ABOUT THIS EXERCISE ::
Write the listing below out again in full, dropping its pictures.

SUPPLIED DATA ::
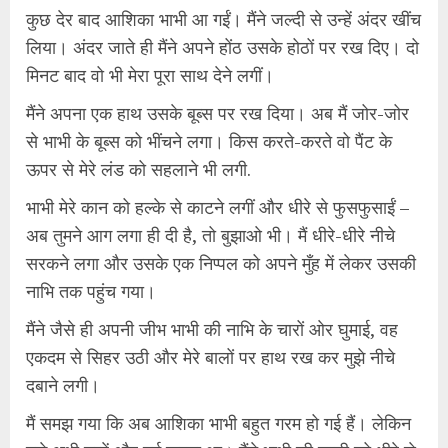
कुछ देर बाद आशिका भाभी आ गईं। मैंने जल्दी से उन्हें अंदर खींच
लिया। अंदर जाते ही मैंने अपने होंठ उसके होठों पर रख दिए। दो
मिनट बाद वो भी मेरा पूरा साथ देने लगीं।
मैंने अपना एक हाथ उसके बूब्स पर रख दिया। अब मैं जोर-जोर
से भाभी के बूब्स को भींचने लगा। किस करते-करते वो पैंट के
ऊपर से मेरे लंड को सहलाने भी लगी.
भाभी मेरे कान को हल्के से काटने लगीं और धीरे से फुसफुसाईं –
अब तुमने आग लगा ही दी है, तो बुझाओ भी। मैं धीरे-धीरे नीचे
सरकने लगा और उसके एक निप्पल को अपने मुँह में लेकर उसकी
नाभि तक पहुंच गया।
मैंने जैसे ही अपनी जीभ भाभी की नाभि के चारों ओर घुमाई, वह
एकदम से सिहर उठी और मेरे बालों पर हाथ रख कर मुझे नीचे
दबाने लगी।
मैं समझ गया कि अब आशिका भाभी बहुत गरम हो गई हैं। लेकिन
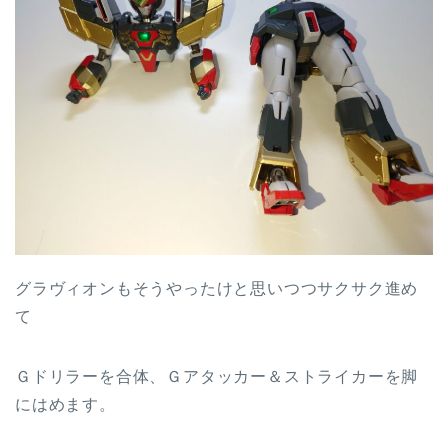
グラヴィオンもそうやったけと思いつつサクサク進め
て
Ｇドリラーを合体、Ｇアタッカー＆ストライカーを脚
にはめます。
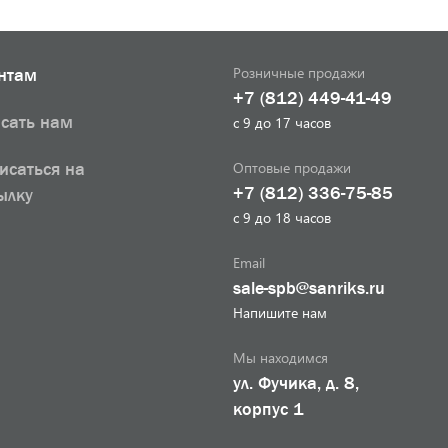
Розничные продажи
нтам
+7 (812) 449-41-49
сать нам
с 9 до 17 часов
Оптовые продажи
исаться на
+7 (812) 336-75-85
ылку
с 9 до 18 часов
Email
sale-spb@sanriks.ru
Напишите нам
Мы находимся
ул. Фучика, д. 8,
корпус 1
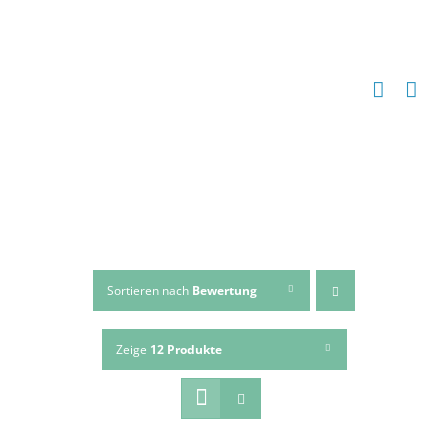
Zum
Inhalt
springen
Sortieren nach
Bewertung
Zeige
12 Produkte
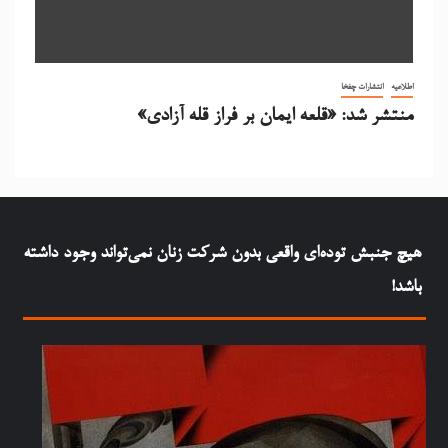
اطلاعیه
انتشارات چفخا
منتشر شد: «قلعه ایمان بر فراز قله آزادی»
هيچ جنبش توده‌ای واقعی بدون شرکت زنان نمی‌تواند وجود داشته
باشد!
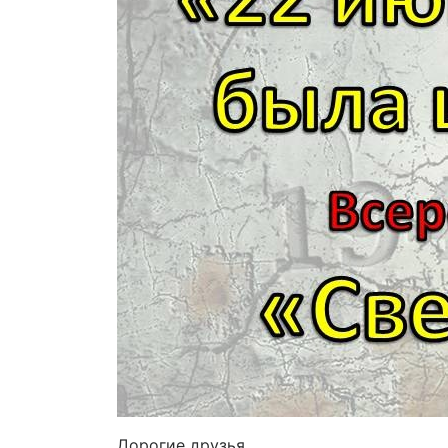
Дорогие друзья.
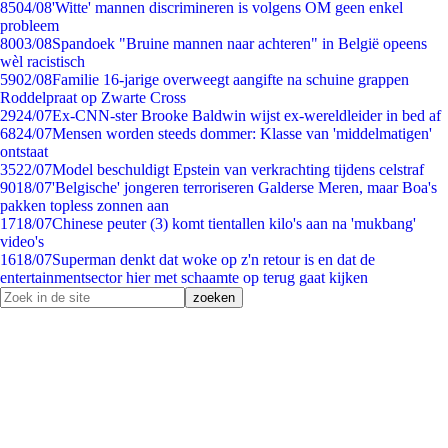
85
04/08
'Witte' mannen discrimineren is volgens OM geen enkel
probleem
80
03/08
Spandoek "Bruine mannen naar achteren" in België opeens
wèl racistisch
59
02/08
Familie 16-jarige overweegt aangifte na schuine grappen
Roddelpraat op Zwarte Cross
29
24/07
Ex-CNN-ster Brooke Baldwin wijst ex-wereldleider in bed af
68
24/07
Mensen worden steeds dommer: Klasse van 'middelmatigen'
ontstaat
35
22/07
Model beschuldigt Epstein van verkrachting tijdens celstraf
90
18/07
'Belgische' jongeren terroriseren Galderse Meren, maar Boa's
pakken topless zonnen aan
17
18/07
Chinese peuter (3) komt tientallen kilo's aan na 'mukbang'
video's
16
18/07
Superman denkt dat woke op z'n retour is en dat de
entertainmentsector hier met schaamte op terug gaat kijken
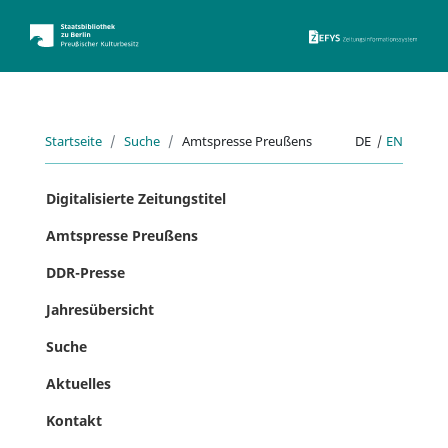
ZEFYS 
Startseite
Suche
Amtspresse Preußens
DE
|
EN
Digitalisierte Zeitungstitel
Amtspresse Preußens
DDR-Presse
Jahresübersicht
Suche
Aktuelles
Kontakt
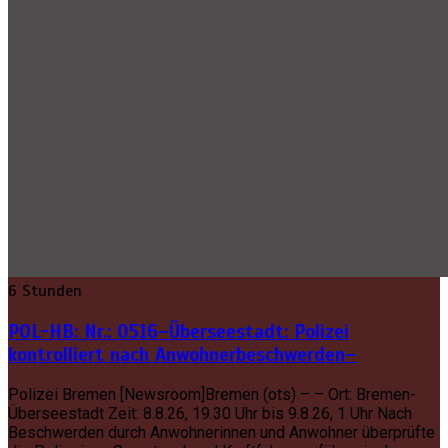
6 Stunden
POL-HB: Nr.: 0516–Überseestadt: Polizei
kontrolliert nach Anwohnerbeschwerden–
Polizei Bremen [Newsroom]Bremen (ots) – – Ort: Bremen-
Überseestadt Zeit: 8.8.26, 19.30 Uhr bis 9.8.26, 1 Uhr Nach
Beschwerden durch Anwohnerinnen und Anwohner überprüfte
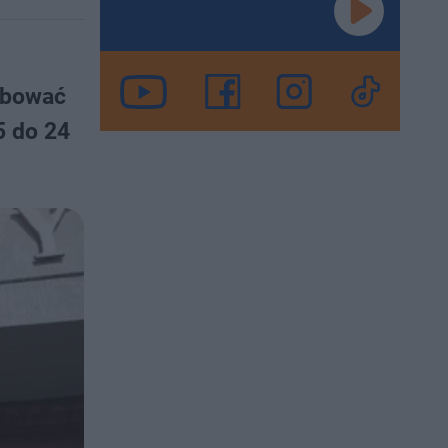
róbować
5 do 24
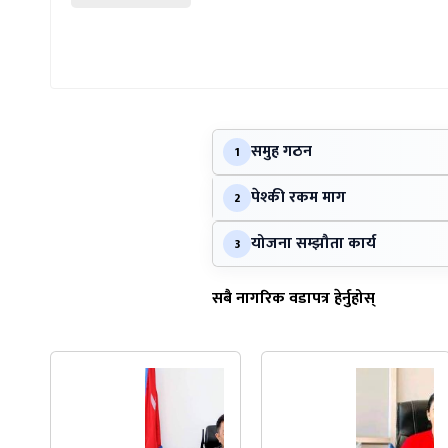
समुह गठन
1
पेश्की रकम माग
2
योजना सम्झौता कार्य
3
सबै नागरिक वडापत्र हेर्नुहोस्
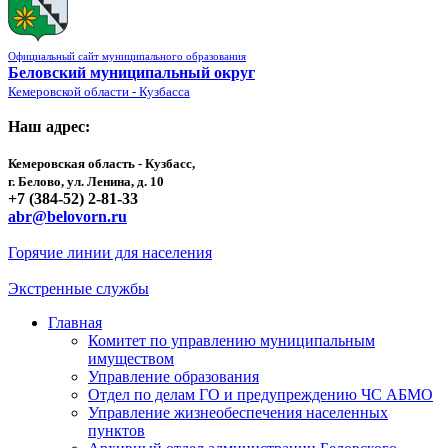
Официальный сайт муниципального образования
Беловский муниципальный округ
Кемеровской области - Кузбасса
Наш адрес:
Кемеровская область - Кузбасс,
г. Белово, ул. Ленина, д. 10
+7 (384-52) 2-81-33
abr@belovorn.ru
Горячие линии для населения
Экстренные службы
Главная
Комитет по управлению муниципальным
имуществом
Управление образования
Отдел по делам ГО и предупреждению ЧС АБМО
Управление жизнеобеспечения населенных
пунктов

RESPONSE AREA ::
कुछ देर बाद आशिका भाभी आ गईं। मैंने जल्दी से उन्हें अंदर खींच
लिया। अंदर जाते ही मैंने अपने होंठ उसके होठों पर रख दिए। दो
मिनट बाद वो भी मेरा पूरा साथ देने लगीं।
मैंने अपना एक हाथ उसके बूब्स पर रख दिया। अब मैं जोर-जोर
से भाभी के बूब्स को भींचने लगा। किस करते-करते वो पैंट के
ऊपर से मेरे लंड को सहलाने भी लगी.
भाभी मेरे कान को हल्के से काटने लगीं और धीरे से फुसफुसाईं –
अब तुमने आग लगा ही दी है, तो बुझाओ भी। मैं धीरे-धीरे नीचे
सरकने लगा और उसके एक निप्पल को अपने मुँह में लेकर उसकी
नाभि तक पहुंच गया।
मैंने जैसे ही अपनी जीभ भाभी की नाभि के चारों ओर घुमाई, वह
एकदम से सिहर उठी और मेरे बालों पर हाथ रख कर मुझे नीचे
दबाने लगी।
मैं समझ गया कि अब आशिका भाभी बहुत गरम हो गई हैं। लेकिन
グラヴィオンもそうやったけと思いつつサクサク進め
て
Ｇドリラーを合体、Ｇアタッカー＆ストライカーを脚
にはめます。
Розничные продажи
нтам
+7 (812) 449-41-49
сать нам
с 9 до 17 часов
Оптовые продажи
исаться на
+7 (812) 336-75-85
ылку
с 9 до 18 часов
Email
sale-spb@sanriks.ru
Напишите нам
Мы находимся
ул. Фучика, д. 8,
корпус 1
Zum
Inhalt
springen
Sortieren nach
Bewertung
Zeige
12 Produkte
اطلاعیه
انتشارات چفخا
منتشر شد: «قلعه ایمان بر فراز قله آزادی»
هيچ جنبش توده‌ای واقعی بدون شرکت زنان نمی‌تواند وجود داشته
باشد!
Дорогие друзья.
85
04/08
'Witte' mannen discrimineren is volgens OM geen enkel
probleem
80
03/08
Spandoek "Bruine mannen naar achteren" in België opeens
wèl racistisch
59
02/08
Familie 16-jarige overweegt aangifte na schuine grappen
Roddelpraat op Zwarte Cross
29
24/07
Ex-CNN-ster Brooke Baldwin wijst ex-wereldleider in bed af
68
24/07
Mensen worden steeds dommer: Klasse van 'middelmatigen'
ontstaat
35
22/07
Model beschuldigt Epstein van verkrachting tijdens celstraf
90
18/07
'Belgische' jongeren terroriseren Galderse Meren, maar Boa's
pakken topless zonnen aan
17
18/07
Chinese peuter (3) komt tientallen kilo's aan na 'mukbang'
video's
16
18/07
Superman denkt dat woke op z'n retour is en dat de
entertainmentsector hier met schaamte op terug gaat kijken
ZEFYS 
Startseite
Suche
Amtspresse Preußens
DE
|
EN
Digitalisierte Zeitungstitel
Amtspresse Preußens
DDR-Presse
Jahresübersicht
Suche
Aktuelles
Kontakt
6 Stunden
POL-HB: Nr.: 0516–Überseestadt: Polizei
kontrolliert nach Anwohnerbeschwerden–
Polizei Bremen [Newsroom]Bremen (ots) – – Ort: Bremen-
Überseestadt Zeit: 8.8.26, 19.30 Uhr bis 9.8.26, 1 Uhr Nach
Beschwerden durch Anwohnerinnen und Anwohner überprüfte
róbować
5 do 24
समुह गठन
1
पेश्की रकम माग
2
योजना सम्झौता कार्य
3
सबै नागरिक वडापत्र हेर्नुहोस्
Официальный сайт муниципального образования
Беловский муниципальный округ
Кемеровской области - Кузбасса
Наш адрес:
Кемеровская область - Кузбасс,
г. Белово, ул. Ленина, д. 10
+7 (384-52) 2-81-33
abr@belovorn.ru
Горячие линии для населения
Экстренные службы
Главная
Комитет по управлению муниципальным
имуществом
Управление образования
Отдел по делам ГО и предупреждению ЧС АБМО
Управление жизнеобеспечения населенных
пунктов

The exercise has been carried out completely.